A tasty, homemade loaf of bread can be yours with just a few simple steps. You’ll start with basic ingredients like flour, yeast and water, and then mix them together in the right order with just the right consistency to create your own sourdough bread in your very own home. Follow these steps to knead sourdough and enjoy your fresh bread every day of the week when you knead sourdough.
Ingredients, Equipment and Hydration
– 1/4 cup of sourdough starter
– 4 cups of flour
– 1 teaspoon salt
– 2 tablespoons oil or butter (optional)
– 3/4 cup water, or more as needed
Preparing for the Rise
For an overnight rise, combine the ingredients in a bowl and let them sit at room temperature for about 30 minutes before putting the dough in a greased bowl. Cover with a clean tea towel and set aside.
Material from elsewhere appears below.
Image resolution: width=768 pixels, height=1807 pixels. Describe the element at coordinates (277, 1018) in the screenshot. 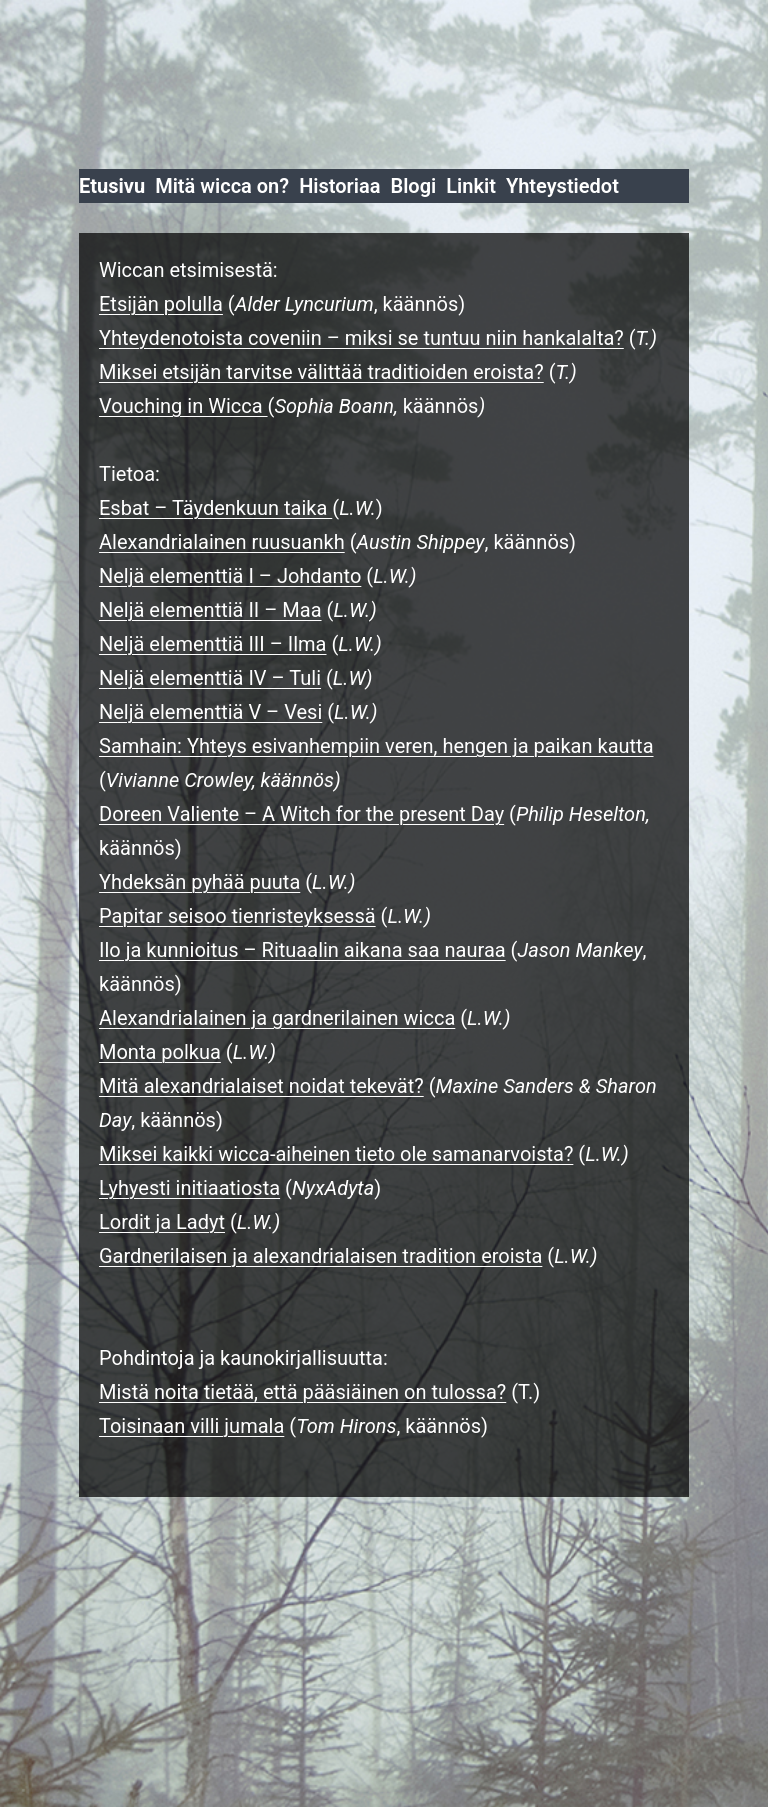 I see `Alexandrialainen ja gardnerilainen wicca` at that location.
For an immediate rise, mix all of the ingredients together in a large bowl and allow it to rise for about 2 hours or until doubled in size.
Allowing the dough to rise
Once the dough has risen, it should be punched down and kneaded again. This second rising will give the bread its final shape. After this, the dough will be turned out of the bowl onto a lightly floured surface and shaped into a ball or loaf.
Shaping, Resting and Proofing
Kneading the dough is an essential step in the process of making sourdough bread. It aerates the dough, develops gluten and enhances flavor. It’s important that you don’t over-knead your dough because it will develop too much gluten and make your bread tough. After kneading for about 10 minutes, put your dough into a bowl or plastic bag and allow it to rest for at least 1 hour or up to 2 hours.
Sourdough bread is a type of bread that uses yeast and a Lactobacillus culture (either homemade or store-bought) as leavening agents. This process creates a sour flavor profile in the bread. To make your own sourdough starter, you’ll need one cup of flour and one cup of water, plus something acidic like lemon juice or yogurt. Mix together in an airtight container and leave out at room temperature for 24 hours.
Storage, Flavors and Nutrition
The more you use your sourdough starter when you knead sourdough, the stronger it will get. If you are done using your sourdough starter, store it in an airtight container in the fridge. When you’re ready to use it again, take out some of the starter and let it sit on the counter at room temperature for a few hours before baking with it. To keep your sourdough healthy, always remember these three steps: feed it, store it and neglect it.